Suppose that $M$ is an oriented manifold with boundary. Consider an embedding $i: M \rightarrow M$. What is the possible topology of $M \smallsetminus i(M)$? More precisely, are there examples of $M$ and a collection of $i_k: M \rightarrow M$ such that $M \smallsetminus i_k(M)$ have different homology/Betti numbers?
For example, if $M^n = B^n \cup H^3$, where $H^3$ is a 3-handle, then we can write $M = ((B^n \cup H^3) \cup H^4) \cup H^3$, where $H^4$ cancels $H^3$ so that $(B^n \cup H^3) \cup H^4= B^n$. Then $H_k(M, i(M))$ is non-zero for $k = 3, 4$.
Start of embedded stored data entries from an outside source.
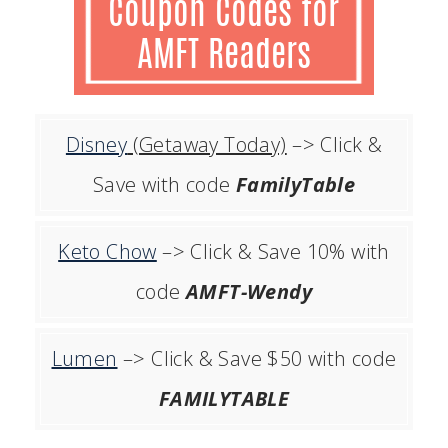
Disney
(Getaway Today)
–> Click &
Save with code
FamilyTable
Keto Chow
–> Click & Save 10% with
code
AMFT-Wendy
Lumen
–> Click & Save $50 with code
FAMILYTABLE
Note that if $M$ is closed and $i$ is an embedding, then $i$ must be a diffeomorphism so only the case when $M$ has boundary is interesting.
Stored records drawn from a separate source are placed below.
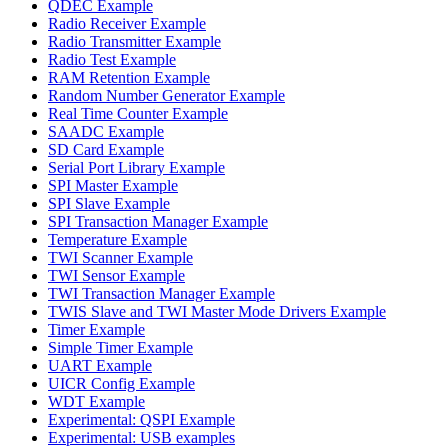
QDEC Example
Radio Receiver Example
Radio Transmitter Example
Radio Test Example
RAM Retention Example
Random Number Generator Example
Real Time Counter Example
SAADC Example
SD Card Example
Serial Port Library Example
SPI Master Example
SPI Slave Example
SPI Transaction Manager Example
Temperature Example
TWI Scanner Example
TWI Sensor Example
TWI Transaction Manager Example
TWIS Slave and TWI Master Mode Drivers Example
Timer Example
Simple Timer Example
UART Example
UICR Config Example
WDT Example
Experimental: QSPI Example
Experimental: USB examples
After thinking about this problem a bit more, I think $\dim H(M \setminus i(M)) = \dim H(\partial M)$. Indeed if $M\backslash i(M)$ is a trivial cobordism, then this is true. Maybe even $H(M \setminus i(M)) \cong H(\partial M)$ is true. However, $H(M, i(M)) \ne 0$ in general.